Baby Steps to Letting Go

I’ve graduated from raising children to having grandchildren. The bumpy path of maturing  teenagers can take its toll on parents. How many teary prayers have been quietly shared or scratched between the pages of our journals?

My child’s  self-sufficiency did not always arrive in a timely fashion, and there came a time that I had to step back and assess how best to parent my adult child. I admire people who are able to just let go. Some children mature and make life choices that sustain them, but what happens when everyone else’s kid has moved forward, but yours is still lingering in immaturity? What if they don’t fly or get a job? Do we consider ourselves a failure?  Can we just let go and move on hoping that they’ll figure out life some day?

In raising seven kids, it’s been my experience that the answer lies in evaluating each young adult for who they are before we think about where they are in their life journey.

My style of parenting is what some may call hard or tough love. My kids were given their own laundry basket at a young age and taught how to wash their own clothes. I encouraged them to help me cook and do chores. And they were expected to get a job as we were teaching them how to drive. Allowances just didn’t work for us, but we have paid our kids to paint a deck or to do other jobs.
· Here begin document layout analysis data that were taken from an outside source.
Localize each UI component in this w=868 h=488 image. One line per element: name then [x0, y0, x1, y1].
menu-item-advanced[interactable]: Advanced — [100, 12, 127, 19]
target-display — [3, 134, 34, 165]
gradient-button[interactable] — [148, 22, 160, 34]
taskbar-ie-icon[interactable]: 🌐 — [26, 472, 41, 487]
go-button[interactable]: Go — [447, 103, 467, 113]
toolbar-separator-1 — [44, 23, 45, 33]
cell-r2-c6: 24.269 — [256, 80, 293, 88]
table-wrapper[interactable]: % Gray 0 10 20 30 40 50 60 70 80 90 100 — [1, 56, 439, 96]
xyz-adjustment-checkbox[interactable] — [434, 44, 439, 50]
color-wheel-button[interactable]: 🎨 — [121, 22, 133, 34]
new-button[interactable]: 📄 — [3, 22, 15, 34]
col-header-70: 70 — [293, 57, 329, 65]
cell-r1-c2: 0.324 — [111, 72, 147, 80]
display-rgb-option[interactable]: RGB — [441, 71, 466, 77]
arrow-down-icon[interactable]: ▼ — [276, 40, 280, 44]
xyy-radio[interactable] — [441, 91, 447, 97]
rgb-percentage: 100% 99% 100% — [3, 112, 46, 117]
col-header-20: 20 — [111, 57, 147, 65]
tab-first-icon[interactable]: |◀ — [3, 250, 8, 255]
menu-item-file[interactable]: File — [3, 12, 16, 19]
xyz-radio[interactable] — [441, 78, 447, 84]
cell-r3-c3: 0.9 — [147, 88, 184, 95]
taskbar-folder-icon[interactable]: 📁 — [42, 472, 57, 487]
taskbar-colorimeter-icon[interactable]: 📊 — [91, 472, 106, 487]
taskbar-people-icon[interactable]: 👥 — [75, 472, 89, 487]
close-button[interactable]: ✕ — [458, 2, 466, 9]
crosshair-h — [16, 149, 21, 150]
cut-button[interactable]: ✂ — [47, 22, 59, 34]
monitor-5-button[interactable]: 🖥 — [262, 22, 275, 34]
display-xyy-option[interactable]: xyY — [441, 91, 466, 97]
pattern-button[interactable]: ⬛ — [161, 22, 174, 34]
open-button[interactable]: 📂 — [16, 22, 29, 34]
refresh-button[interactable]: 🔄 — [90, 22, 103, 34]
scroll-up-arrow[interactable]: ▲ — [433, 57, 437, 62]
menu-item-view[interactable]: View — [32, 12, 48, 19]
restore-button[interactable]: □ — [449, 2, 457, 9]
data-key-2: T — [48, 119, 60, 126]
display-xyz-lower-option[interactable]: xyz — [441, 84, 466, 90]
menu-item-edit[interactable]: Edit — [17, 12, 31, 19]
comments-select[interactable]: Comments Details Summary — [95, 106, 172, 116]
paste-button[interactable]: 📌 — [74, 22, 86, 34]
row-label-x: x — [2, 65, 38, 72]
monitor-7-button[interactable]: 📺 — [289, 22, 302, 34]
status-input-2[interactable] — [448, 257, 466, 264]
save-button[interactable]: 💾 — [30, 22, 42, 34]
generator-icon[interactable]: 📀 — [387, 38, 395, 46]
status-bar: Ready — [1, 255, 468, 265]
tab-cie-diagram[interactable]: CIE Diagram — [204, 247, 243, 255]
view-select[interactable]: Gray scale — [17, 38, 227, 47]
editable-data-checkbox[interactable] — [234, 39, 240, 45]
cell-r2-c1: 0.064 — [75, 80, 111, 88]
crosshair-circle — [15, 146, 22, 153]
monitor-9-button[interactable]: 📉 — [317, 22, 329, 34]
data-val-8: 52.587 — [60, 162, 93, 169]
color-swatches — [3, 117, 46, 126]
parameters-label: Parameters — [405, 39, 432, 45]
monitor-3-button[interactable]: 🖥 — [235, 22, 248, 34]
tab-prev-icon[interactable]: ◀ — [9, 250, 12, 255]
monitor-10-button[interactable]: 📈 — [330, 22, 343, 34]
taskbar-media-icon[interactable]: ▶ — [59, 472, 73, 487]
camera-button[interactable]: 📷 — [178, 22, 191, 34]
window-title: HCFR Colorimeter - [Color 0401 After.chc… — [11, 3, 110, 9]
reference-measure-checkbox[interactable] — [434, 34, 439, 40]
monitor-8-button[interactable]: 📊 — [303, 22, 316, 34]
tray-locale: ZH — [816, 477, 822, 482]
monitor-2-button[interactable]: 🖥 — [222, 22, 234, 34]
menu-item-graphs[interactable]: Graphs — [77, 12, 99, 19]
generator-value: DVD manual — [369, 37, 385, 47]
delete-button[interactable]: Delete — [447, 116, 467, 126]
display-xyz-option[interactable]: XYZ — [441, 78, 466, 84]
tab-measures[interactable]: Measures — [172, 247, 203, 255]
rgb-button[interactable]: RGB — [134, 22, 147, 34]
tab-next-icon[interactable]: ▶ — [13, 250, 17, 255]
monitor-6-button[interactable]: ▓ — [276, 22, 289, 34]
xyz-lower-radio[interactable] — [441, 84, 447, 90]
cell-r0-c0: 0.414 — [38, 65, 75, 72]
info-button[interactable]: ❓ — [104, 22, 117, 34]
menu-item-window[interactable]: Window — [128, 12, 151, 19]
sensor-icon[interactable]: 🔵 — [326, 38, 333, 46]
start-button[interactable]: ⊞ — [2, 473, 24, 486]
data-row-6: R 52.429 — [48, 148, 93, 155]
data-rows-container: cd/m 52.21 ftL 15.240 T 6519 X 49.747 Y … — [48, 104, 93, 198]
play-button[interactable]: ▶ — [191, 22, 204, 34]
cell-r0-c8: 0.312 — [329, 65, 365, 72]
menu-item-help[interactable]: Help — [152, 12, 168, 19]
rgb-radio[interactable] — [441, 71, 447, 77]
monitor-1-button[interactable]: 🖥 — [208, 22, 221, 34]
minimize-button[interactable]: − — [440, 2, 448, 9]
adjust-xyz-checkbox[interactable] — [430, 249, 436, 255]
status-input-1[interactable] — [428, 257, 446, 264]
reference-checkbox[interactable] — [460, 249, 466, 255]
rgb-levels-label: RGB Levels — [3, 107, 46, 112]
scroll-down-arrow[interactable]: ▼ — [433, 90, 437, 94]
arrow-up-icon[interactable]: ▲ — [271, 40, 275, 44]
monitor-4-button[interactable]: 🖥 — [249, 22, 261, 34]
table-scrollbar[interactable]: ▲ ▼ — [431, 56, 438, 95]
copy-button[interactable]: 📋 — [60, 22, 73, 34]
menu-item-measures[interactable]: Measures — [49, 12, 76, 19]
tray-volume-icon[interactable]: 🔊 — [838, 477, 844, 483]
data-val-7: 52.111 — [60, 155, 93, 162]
Our situation is unusual in that we had several children who saw therapists and took medication. Some developed at a slower rate  emotionally so that even at 18 they were not ready to live independently even though they may have desired it. Each one was different. So what’s a parent to do?

We found solutions according to their unique bent. One moved in with a grandmother. One moved in with a friend. Another one dealt with severe anxiety so when the transition came we practiced alone time by renting a hotel room for a few days.* Our adult child learned a lot and so did we, about abilities and areas needing more focus. *Note: we did this alongside a counselor.

Several times our adult children bounced back home for a season. We always had the expectation that they would find work of some sort while living home. We’d help them move out when they had enough money saved up or when they found a roommate. And if they weren’t making progress in saving money I had no problem charging them rent. Not a lot, but some money due each month. I saved every dollar they gave me in a separate account and when there was enough we’d help them find an apartment with money they didn’t know they had.  We’d help find furniture and  household items to get them set up. Some people may perceive this as hard-hearted, but we knew that we weren’t going to be alive forever. We did what we felt was best for each unique child. Our goals weren’t to get rid of our children, but to teach them how to live without us.

It’s been a long journey. There were days when depression hit so hard that I staggered. Times when I was called to the ER; when I thought my kids weren’t going to make it. Times when their choices broke my heart. And occasions when I’ve been physically threatened by my child, but love continues to surround our family. We’ve gotten through each challenge one baby step at a time. Our journey has not been easy, but it’s been oh so rewarding to see our young adults mature and learn to do life on their own– their way.

Maturity isn’t just for our kids, it’s for us too. In life, we grow and learn alongside them. I’m pleased to be able to point out things they’ve accomplished that they never knew they could do. I am their biggest cheerleader. Hey, my kid rose to the challenge and grew… and so did I.